Что до игры (и само это слово, и отсылка к правилам, неотделимым от идеи игры, неспроста встретятся нам и в рецензии Марии Лебедевой: «…игра, правила которой изначально не оговорены и придумываются по ходу»[10]), то да, она с непонятными правилами. Нельзя исключать, что они не вполне ясны и самому автору. «…перед такими книгами, — признаётся Толстов, — я как читатель чувствую себя беззащитным»[11]. Подозреваю, что так и задумано: чтобы воздействие на адресата-реципиента было сильнее, надо снять (сломать) ему защиты. Гракхов старается. Впрочем, нельзя исключать и того, что для самого автора книга с неясностью её правил — тоже признание в некоторой беспомощности.

Вспомним персонажа, у которого автор заимствовал имя, — охотника Гракха, не принадлежащего ни жизни, ни смерти, наблюдающего извне и ту, и другую. «…отчасти я жив. Моя лодка смерти сбилась с пути, одно неправильное движение руля, одно мгновение невнимательности лодочника, один отвлечённый взгляд на мою прекрасную родину, — я не знаю, что это было, я знаю только, что остался на земле, и с тех пор моя лодка дрейфует по земным водоёмам. Так я, желавший лишь остаться в родных горах, скитаюсь посмертно по всем странам света»[12].

Все герои многонаселённой книги, если всмотреться, — именно таковы. Они умирают — но их лодка смерти сбилась с пути и отправилась во что-то непредсказуемое. (А вдруг все эти безлунные странники — по крайней мере, некоторые из них — вообще один и тот же человек, предстающий нам — и самому себе — во многих обликах?)

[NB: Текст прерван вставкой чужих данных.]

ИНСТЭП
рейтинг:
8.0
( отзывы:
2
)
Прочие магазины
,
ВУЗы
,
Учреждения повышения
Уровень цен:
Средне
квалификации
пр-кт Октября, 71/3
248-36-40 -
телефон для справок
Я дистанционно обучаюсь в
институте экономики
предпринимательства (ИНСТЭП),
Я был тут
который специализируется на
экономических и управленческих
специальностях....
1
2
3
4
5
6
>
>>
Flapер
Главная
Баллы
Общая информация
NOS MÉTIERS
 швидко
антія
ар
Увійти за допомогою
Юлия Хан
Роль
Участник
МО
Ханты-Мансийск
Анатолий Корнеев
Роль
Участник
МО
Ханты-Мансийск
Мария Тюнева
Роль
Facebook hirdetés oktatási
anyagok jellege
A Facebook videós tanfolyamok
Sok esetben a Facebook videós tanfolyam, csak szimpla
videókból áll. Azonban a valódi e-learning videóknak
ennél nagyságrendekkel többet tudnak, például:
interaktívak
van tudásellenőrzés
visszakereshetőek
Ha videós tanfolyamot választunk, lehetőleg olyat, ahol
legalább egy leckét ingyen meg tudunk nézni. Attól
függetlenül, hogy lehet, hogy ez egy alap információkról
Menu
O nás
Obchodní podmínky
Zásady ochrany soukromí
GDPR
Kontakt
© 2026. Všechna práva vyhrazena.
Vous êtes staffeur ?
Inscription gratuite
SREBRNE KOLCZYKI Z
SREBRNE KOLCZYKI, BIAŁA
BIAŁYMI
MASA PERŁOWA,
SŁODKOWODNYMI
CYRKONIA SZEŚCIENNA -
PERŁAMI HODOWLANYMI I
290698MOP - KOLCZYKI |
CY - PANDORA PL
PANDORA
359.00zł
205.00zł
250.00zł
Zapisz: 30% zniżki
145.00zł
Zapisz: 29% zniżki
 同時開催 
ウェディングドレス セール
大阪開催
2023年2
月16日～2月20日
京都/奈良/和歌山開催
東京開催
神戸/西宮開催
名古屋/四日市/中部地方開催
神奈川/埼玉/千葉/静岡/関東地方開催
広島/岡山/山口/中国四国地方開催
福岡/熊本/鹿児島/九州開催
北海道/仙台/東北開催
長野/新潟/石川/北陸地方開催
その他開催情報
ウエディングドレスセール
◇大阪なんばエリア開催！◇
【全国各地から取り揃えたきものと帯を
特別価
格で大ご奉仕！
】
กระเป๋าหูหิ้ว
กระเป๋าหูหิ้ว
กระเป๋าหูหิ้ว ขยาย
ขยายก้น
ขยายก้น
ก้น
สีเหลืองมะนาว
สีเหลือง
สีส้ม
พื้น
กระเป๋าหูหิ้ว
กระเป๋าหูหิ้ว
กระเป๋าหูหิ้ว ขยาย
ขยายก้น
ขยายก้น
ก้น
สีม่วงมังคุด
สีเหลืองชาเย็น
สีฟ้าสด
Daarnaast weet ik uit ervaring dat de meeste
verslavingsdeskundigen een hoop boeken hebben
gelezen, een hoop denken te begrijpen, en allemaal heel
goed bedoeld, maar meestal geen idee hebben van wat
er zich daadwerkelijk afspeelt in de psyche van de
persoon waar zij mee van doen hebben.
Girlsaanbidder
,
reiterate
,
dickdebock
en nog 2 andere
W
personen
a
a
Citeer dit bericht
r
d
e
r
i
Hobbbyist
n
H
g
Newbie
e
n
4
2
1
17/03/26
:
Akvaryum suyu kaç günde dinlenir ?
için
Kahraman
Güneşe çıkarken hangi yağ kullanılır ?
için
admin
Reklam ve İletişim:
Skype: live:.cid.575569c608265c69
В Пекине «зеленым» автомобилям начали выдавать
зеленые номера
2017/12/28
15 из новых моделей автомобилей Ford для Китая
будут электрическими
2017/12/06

Уж не странствие ли это в посмертных пространствах европейской литературы и культуры (оттого и безлунное: луной, не говоря о солнце, тамошняя ночь не освещена), не прочитывание ли её с немного потусторонних позиций?

Вполне, кстати, возможно. Нарушу задуманный порядок рассуждений, проговорюсь о собственной гипотезе в отношении «Безлунных странников»: каждая из составивших книгу «вещиц» в отдельности и все они вместе призваны свидетельствовать о том, что известная нам доселе, привычная нам и обжитая нами картина мира завершена (не работает), и настало время создавать другую. А предыдущая сможет послужить нам материалом, просто уже потому, что другого материала взять негде.

Неудивительно поэтому, что у персонажей — как будто узнаваемые лица, у сюжетов — как бы знакомые очертания, но все они — не то, чем кажутся, у них другое значение.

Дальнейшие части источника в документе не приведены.